Tero Grundström tero at vuosaari.hai.fi
Sat Oct 30 20:56:15 EDT 2004


On Sat, 30 Oct 2004, Lucas Hazel wrote:

> On Sat, 30 Oct 2004 05:08:14 +0200 (CEST)
> Mikael Magnusson <mangosoft at comhem.se> wrote:
>
> > Bloody sod off then.
>
> At the risk of appearing to have an "attitude problem" I totally agree.
> The fact that openbox doesnt have all that extra crap (panels, toolbars,
> purple monkey dishwashers) is why I like it so much.
>
> "PS. I really hate the "send your patches" and other elitistic comments
> that seems to plague this list..."
>
> It appears you don't fully understand the ideals of the opensource
> movement

Yes the "ideals".. there are so many... even in opensource movement.
Can you understand that?

>, sure it might be fun to sit in a darkened room bitching about
> openbox's lack of features and development speed (or lack there of)

We must have a totally different idea of fun then...

> but
> like most people I'm sure Mikael has a Real-Life___ and sending the patch
> is a much quicker way to get a feature added, rather than waiting for
> someone to do it for you (hell, you might even learn something).

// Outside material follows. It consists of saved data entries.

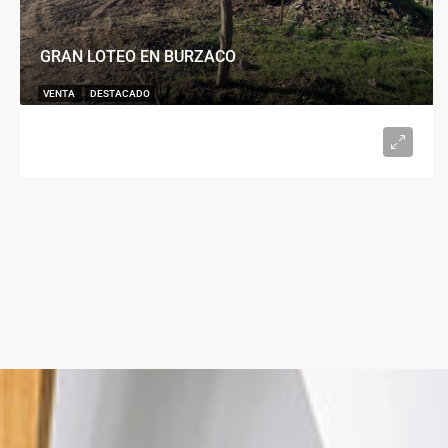
GRAN LOTEO EN BURZACO
VENTA
DESTACADO
U$S15.000
desde 300
m²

Well I definately would and should learn something, before I'd be able to
send a single patch, because I'm not a programmer. But this doesn't make
it wrong for me to express opinions, feature requests or bug reports.

The point is that for all software, closed or opensource, there are
the ones who use it and the ones who develop. This is the way /it is/ and
the way it will /always/ be, *like it or not*. This is a widely accepted
fact in opensource community too, IMHO. But surely opensource has also the
advantage that everybody skillfull enough *can* take part in the
development, speeding it up.

It is also a fact that wide *user* base is the single and only reason
Linux is talked in the press and feared by Microsoft... Linux developers
need users just like users need developers.

Why would, for example, Linux kernel be still developed without *users*?
For the "handfull" of devs?

How on earth, would we have such a wide support for hardware without the
*success* Linux now enjoys?

How much more bugs would the kernel have without the bug reports of
*users* (many of whom can't code a single line).

You see we are *all* important for Linux and other software as a whole.


BTW, <if I would send Magnusson a patch for a improvement I like, I'm
pretty sure he would not add it to openbox mainline. Openbox seems to be
considered "perfect", hence no new releases in a long time. So what would
be the point of sending patches?



--
T.G.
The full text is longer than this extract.